Возмутительная несообразность

   Имя Иисуса Христа, разделяющее надвое человеческую историю, представляет собой наибольшую несообразность, с которой доводилось сталкиваться нашему рассудку. Бог становится человеком! Подобное соединение непостижимо с точки зрения логики и во всяком случае недоступно «позитивному» познанию.

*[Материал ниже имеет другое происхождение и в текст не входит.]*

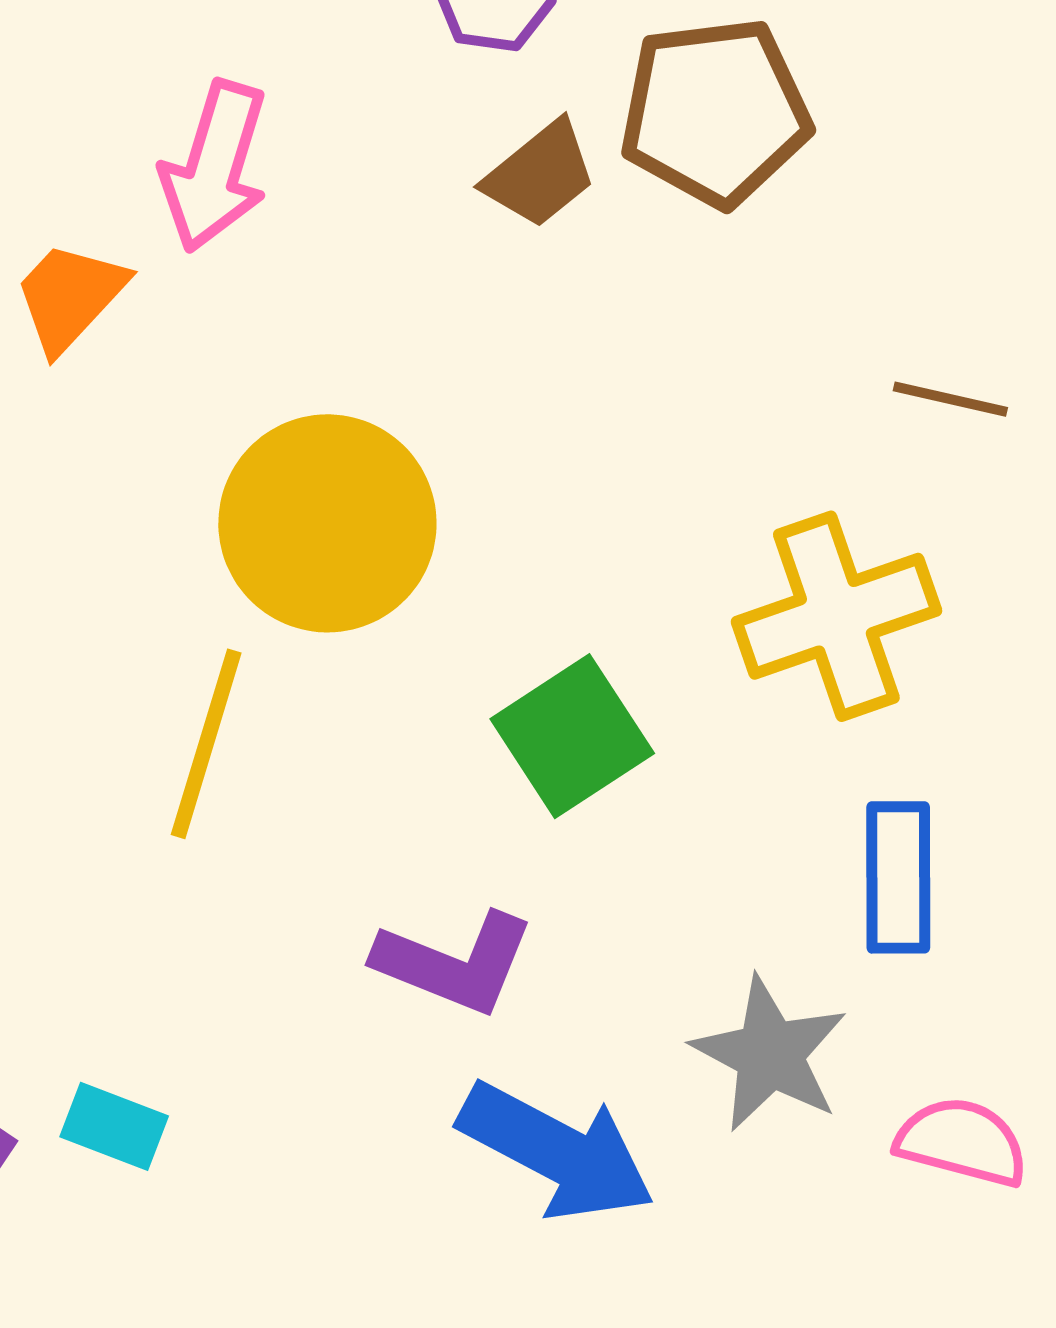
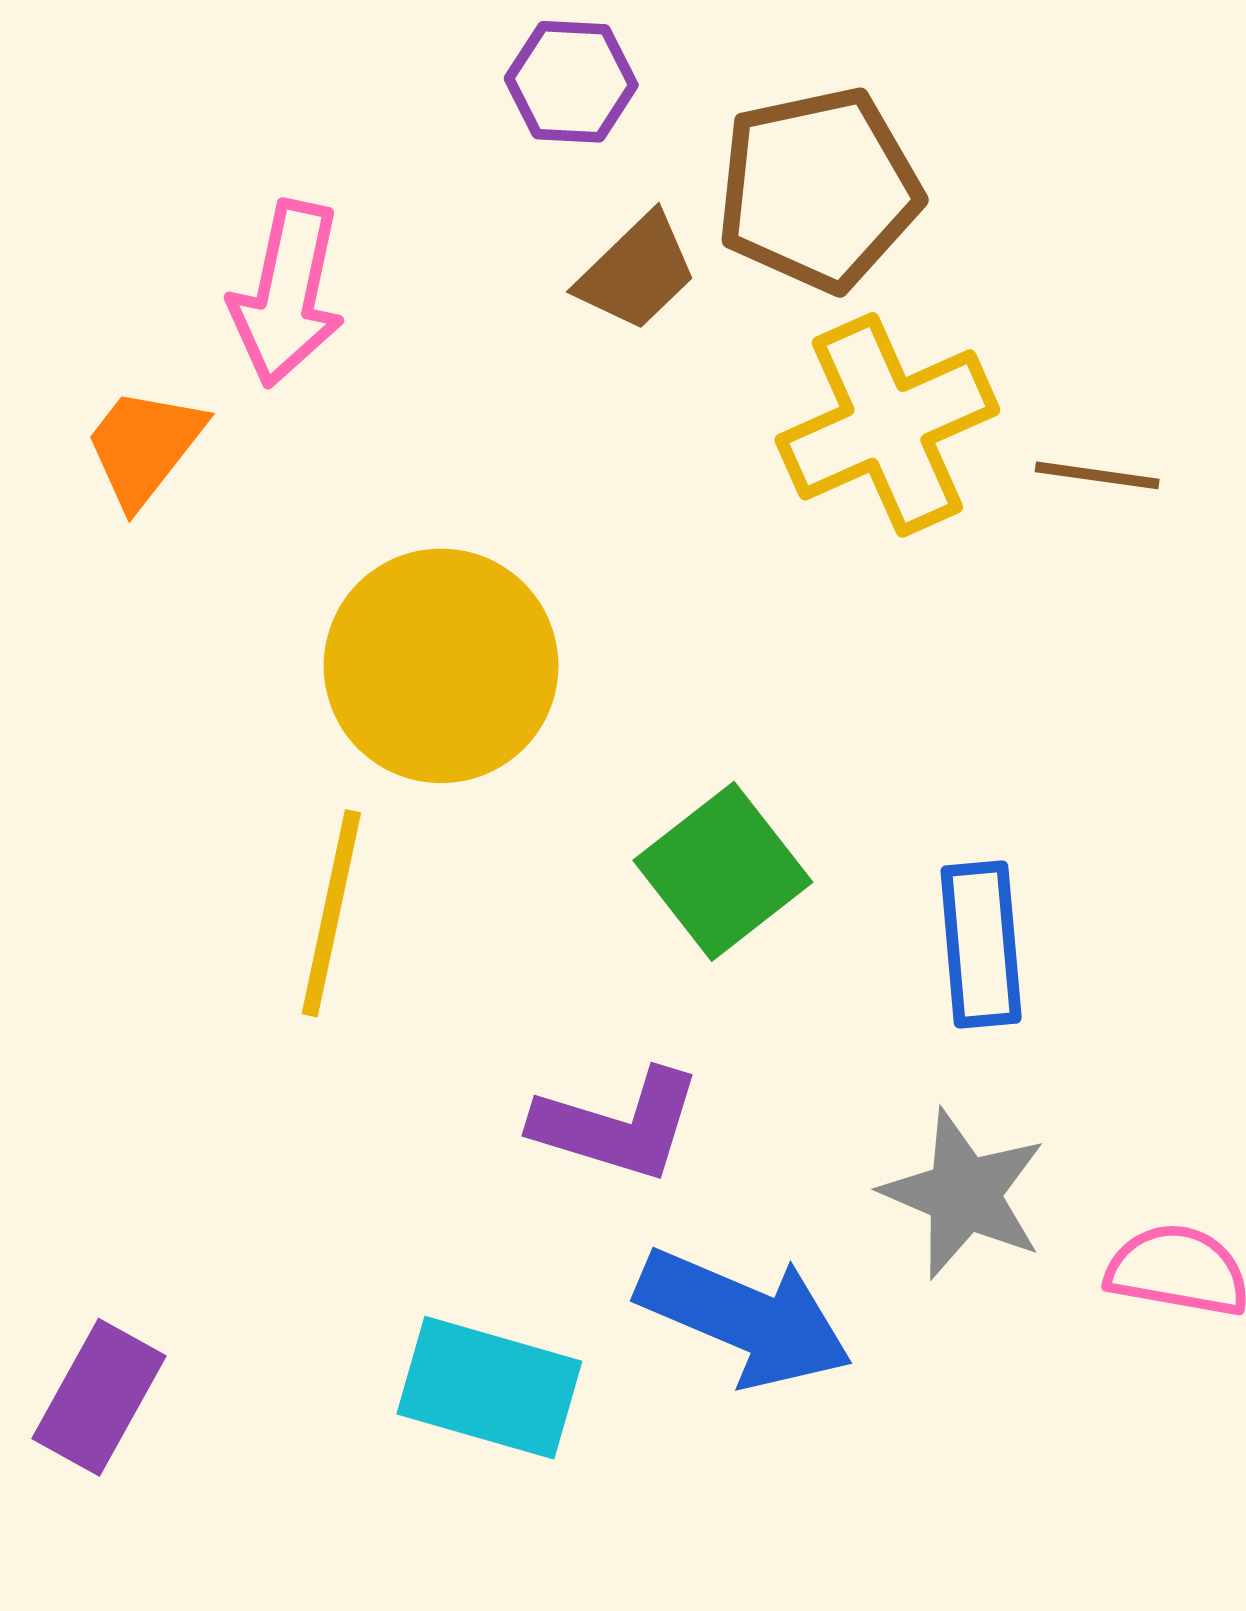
yellow cross: (836, 616) -> (887, 425), moved
blue rectangle: (898, 877) -> (981, 944), moved
cyan rectangle: (114, 1126) -> (489, 1388), moved, size x1.6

   Апостол Павел первым заметил, что, по крайней мере для греков, понятие Богочеловечества есть истинное безумие (1 Кор. 1, 23). Греки научили человечество правильно мыслить; они разработали метод познания, основанный на определении: все вещи, все существующее в мире определяется своей сущностью, то есть совокупностью признаков, благодаря которым каждая вещь есть то, что она есть. Например, цветок потому и цветок, что у него имеется стебель, лепестки, чашелистики, тычинки и пестик; он не может оставаться цветком и в то же время обладать ногами, крыльями, глазами или голосом. Так и Бог, чтобы быть Богом, должен пребывать бесконечным, беспредельным, всесведущим и всемогущим, ни от кого и ни от чего не зависящим в Своей жизни и действии. Невозможно оставаться Богом и одновременно обладать ограниченным материальным телом, нуждаться в кислороде для дыхания и в пище для утоления голода, чувствовать усталость, потребность в сне, претерпевать душевные и физические страдания.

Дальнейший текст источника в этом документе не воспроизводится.